In light of the many high profile cyber-attacks on businesses this past year, employers should assess their vulnerability relative to data breaches and take steps to protect themselves from hackers as well as more innocuous business practices that could result in data breaches. Businesses that handle protected health information are regulated under HIPAA to adopt administrative, technical, and physical safeguards to protect the confidentiality of this information. However, various state and federal laws place duties upon employers to protect non-HIPAA-covered sensitive information in a secure manner.  Considering the recent hacking attacks, as well as the Obama Administration’s focus on cyber-security issues businesses should understand their risk relative to cyber security and consider adopting these safeguards to reduce their vulnerability to a business acceptable level. As discussed below, businesses should protect their customers, employees, and themselves by: (1) conducting a risk assessment to identify their system’s vulnerabilities; (2) adopting and regularly auditing compliance with network security policies; and (3) utilizing physical safeguards to deny unauthorized users system access.

In the wake of the massive attacks against Sony, its employees have filed a putative class action Michael Corona and Christina Mathis v. Sony Pictures Entertainment Inc., No. 2:14-cv-9600 in the U.S. District Court for the Central District of California, alleging that Sony was negligent for allowing itself to be hacked. The Complaint alleges that Sony breached its duty to its employees to implement technical safeguards, specifically: “failing to properly and adequately encrypt data, losing control of and failing to timely regain control over Sony Network’s cryptographic keys, and improperly storing and retaining” personal identifying information. Businesses should conduct a risk assessment or penetration test to determine their network’s vulnerabilities and ensure that they are exercising reasonable care in protecting employee information. This will allow businesses to identify and address their most pressing vulnerabilities.

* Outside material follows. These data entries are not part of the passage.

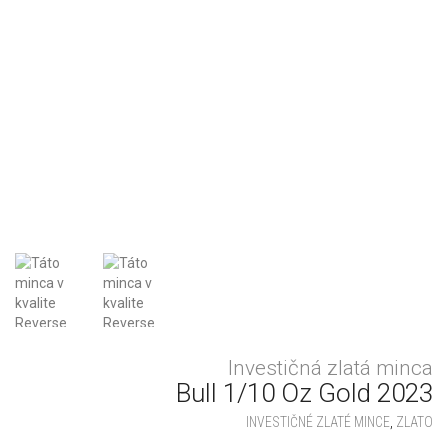
Investičná zlatá minca
Bull 1/10 Oz Gold 2023
INVESTIČNÉ ZLATÉ MINCE
,
ZLATO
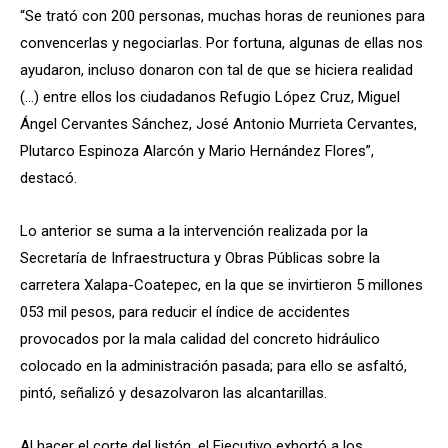
“Se trató con 200 personas, muchas horas de reuniones para
convencerlas y negociarlas. Por fortuna, algunas de ellas nos
ayudaron, incluso donaron con tal de que se hiciera realidad
(…) entre ellos los ciudadanos Refugio López Cruz, Miguel
Ángel Cervantes Sánchez, José Antonio Murrieta Cervantes,
Plutarco Espinoza Alarcón y Mario Hernández Flores”,
destacó.
Lo anterior se suma a la intervención realizada por la
Secretaría de Infraestructura y Obras Públicas sobre la
carretera Xalapa-Coatepec, en la que se invirtieron 5 millones
053 mil pesos, para reducir el índice de accidentes
provocados por la mala calidad del concreto hidráulico
colocado en la administración pasada; para ello se asfaltó,
pintó, señalizó y desazolvaron las alcantarillas.
Al hacer el corte del listón, el Ejecutivo exhortó a los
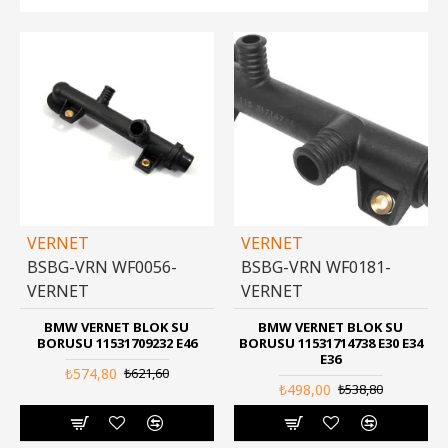
VERNET
VERNET
BSBG-VRN WF0056-
BSBG-VRN WF0181-
VERNET
VERNET
BMW VERNET BLOK SU
BMW VERNET BLOK SU
BORUSU 11531709232 E46
BORUSU 11531714738 E30 E34
E36
₺574,80
₺621,60
₺498,00
₺538,80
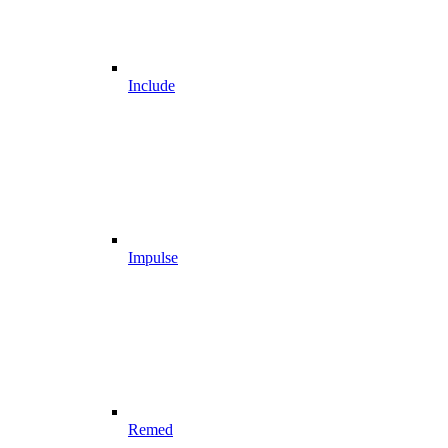
Include
Impulse
Remed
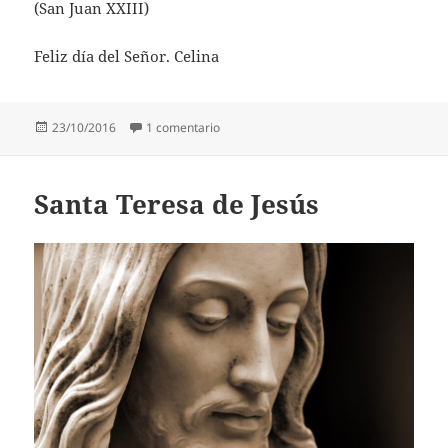
(San Juan XXIII)
Feliz día del Señor. Celina
Publicado
en San Juan XXIII
23/10/2016
1 comentario
el
Santa Teresa de Jesús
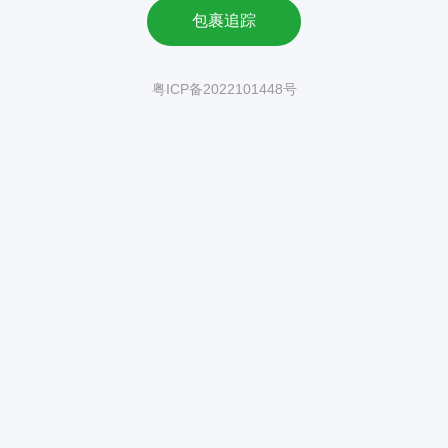
包裹追踪
粤ICP备2022101448号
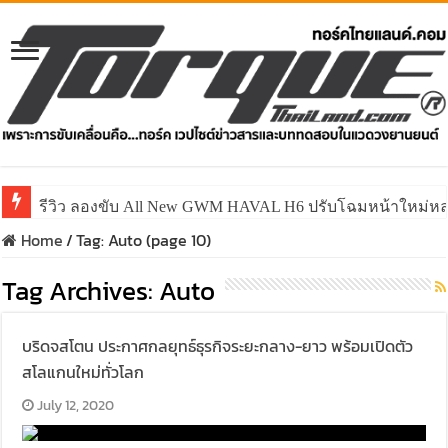
รีวิว ลองขับ All New GWM HAVAL H6 ปรับโฉมหน้าใหม่หล่อก
Home
/
Tag:
Auto
(page 10)
Tag Archives:
Auto
บริดจสโตน ประกาศกลยุทธ์ธุรกิจระยะกลาง-ยาว พร้อมเปิดตัว
สโลแกนใหม่ทั่วโลก
July 12, 2020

Even the most formidable of technical safeguards can be compromised without adequate administrative safeguards such as policies regarding the storage of confidential information and computer use. In addition to implementing these policies it is vital that employers adequately train employees regarding these policies. ICANN, the nonprofit organization in charge of assigning internet domain names, was hacked this past year. The hackers penetrated ICANN’s security using a “spear phishing” attack against ICANN’s employees. The hackers disguised emails containing malware as internal ICANN emails, and an employee fell for the ruse. Adopting robust internet security policies and educating employees on how to follow these policies greatly reduces the risk of an employee compromising network security. Employers should also audit their network security policies on an annual basis or as systems change to ensure compliance with these policies.

By limiting access to workstations and electronic media, companies can implement physical safeguards to protect confidential information. By requiring employees to keep doors locked and not leave company devices unattended, as well as enforcing and educating employees regarding these policies, employers can reduce their vulnerability to hackers.

In addition to HIPAA and common law negligence claims, victims of hacking are subject to state laws requiring them to notify everyone whose information may have been compromised. Because each state’s law protects residents of that particular state, companies may be subject to a variety of different disclosure requirements. For example, an employer with employees in California, Virginia, and New York would be subject to three different sets of laws governing the content of the disclosure and who is entitled to receive it.[1] All three laws punish failure to promptly disclose a data breach with consequential damages associated with the cost of identity theft protection, and the economic consequences of identity theft. New York’s law also provides for punitive damages of up to $150,000 for knowing or reckless failures to promptly disclose.

More data breach reporting laws are likely on the way. The Obama administration recently proposed a federal data breach reporting law and the New York Attorney General recently proposed measures to toughen New York’s law. Businesses should carefully monitor new legislative developments to ensure compliance with the most up to date guidance in this rapidly transforming area of the law. Epstein Becker & Green, P.C., attorneys can assist in conducting risk assessments and penetration tests and assist in developing network security policies.


[1] California Civil Code § 179.80; Code of Virginia § 18.2-186.6; New York General Business Law § 899-aa.